Proportionate Diffusion LMS Algorithms for Sparse Distributed Estimation

Abstract

In this dissertation, we study on improving the performance of diffusion least mean square (LMS) algorithm, which is a algorithm widely adopted because of its simplicity and efficiency for estimating a common vector in distributed estimation problem. The purpose of the distributed estimation is to estimate an unknown common vector using the measurement information which can be shared between neighboring sensor nodes. It is well known that when the vector to be estimated is sparse, the convergence speed of the LMS algorithm can be improved in some ways.
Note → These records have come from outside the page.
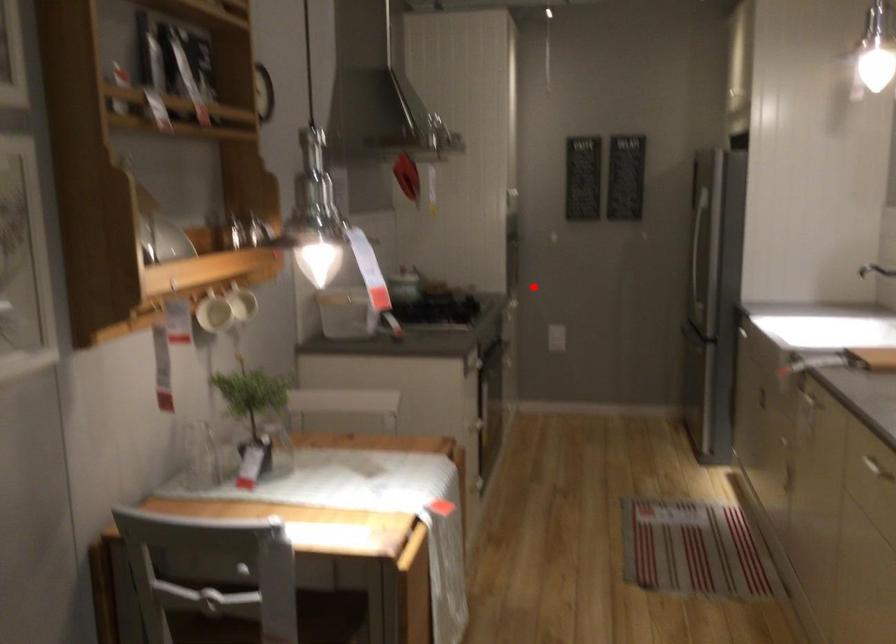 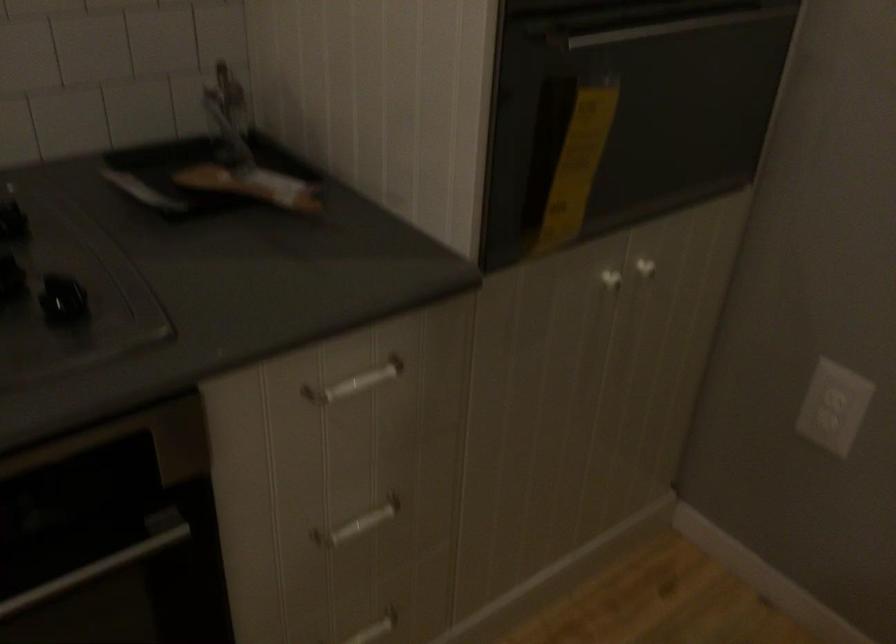 The point at the highlighted location is marked in the first image. Where is the corresponding point in the second image?

(645, 268) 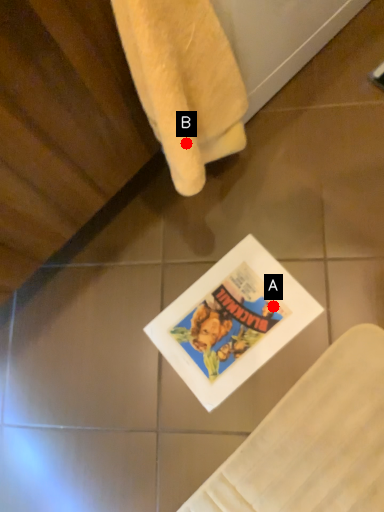 Question: Two points are circled on the image, labeled by A and B beside each circle. Which point is farther to the camera?

Choices:
 (A) A is further
 (B) B is further

Answer: (A) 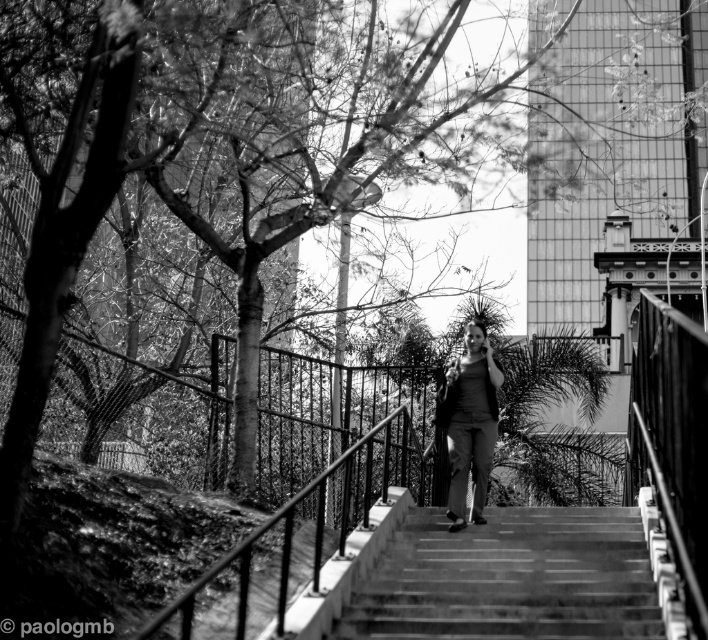 You are a delivery person carrying a package and need to pass through the area between the smooth metal railing at center and the matte gray pants at center. The package is 8 meters long. Can you fit the package through the space between them?

The smooth metal railing at center and the matte gray pants at center are 7.82 meters apart, so the package cannot fit through the space since it is longer than the available distance.

You are a photographer trying to capture the matte gray pants at center and the smooth concrete stairs at center in a single shot. Based on their positions, which object should you focus on first to ensure both are in frame?

The smooth concrete stairs at center is positioned under matte gray pants at center, so you should focus on the matte gray pants at center first to ensure both are in frame.

You are standing at the bottom of the smooth concrete stairs at center and want to reach the person wearing matte gray pants at center. Which direction should you move to get closer to them?

The smooth concrete stairs at center is in front of matte gray pants at center, so you should move forward along the stairs to get closer to the person wearing matte gray pants at center. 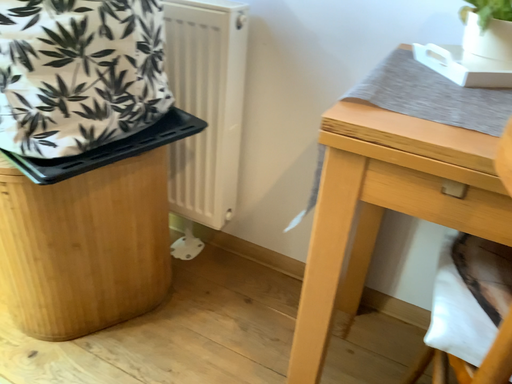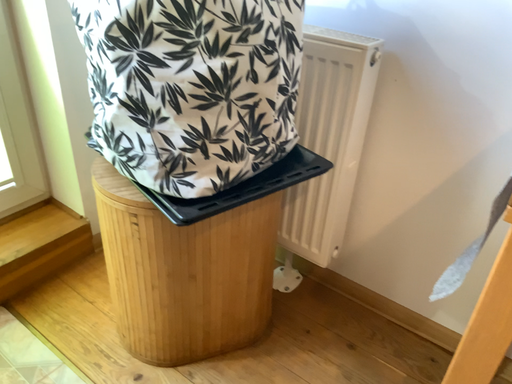 Question: How did the camera likely rotate when shooting the video?

Choices:
 (A) rotated right
 (B) rotated left

Answer: (B)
In this regard, we propose a new diffusion LMS algorithm that utilizes adaptive gains in the adaptation stage and also propose an adaptive gain control method. We first define the proportionate diffusion LMS algorithm that assigns different gains to each tap of the weight vector and suggest how to update the gain optimally in the data sharing process with neighboring nodes. To do this, we calculate the componentwise expectation of the squared weight error and calculate the optimal gain to minimize it. This optimized gain is multiplied by the step size of the tap, so there is a similar aspect to the variable step size, but the difference is that it works optimally when estimating a sparse vector. In addition, we provide a stability condition of the proposed algorithm in the mean sense. In the simulation results, the proposed optimal gain proportionate diffusion LMS shows the fastest convergence speed in comparison with the existing sparsity exploiting diffusion LMS algorithms regardless of the sparsity of the vector to be estimated. We also propose a simplified version that reduces the computational complexity of the proposed optimal gain algorithm. The reason is that the proposed algorithm can be regarded as theoretically optimal, but it can cause too much overload in terms of computation. This simplified algorithm shows a similar amount of computation as the conventional diffusion LMS. We also provide a stability condition in the mean sense and also perform the mean square performance analysis of the algorithm. Simulation results show that the convergence speed of the proposed algorithm is fastest regardless of the sparsity of the vector compared to the conventional sparsity-constrained algorithms, although it is slower than the optimal gain method.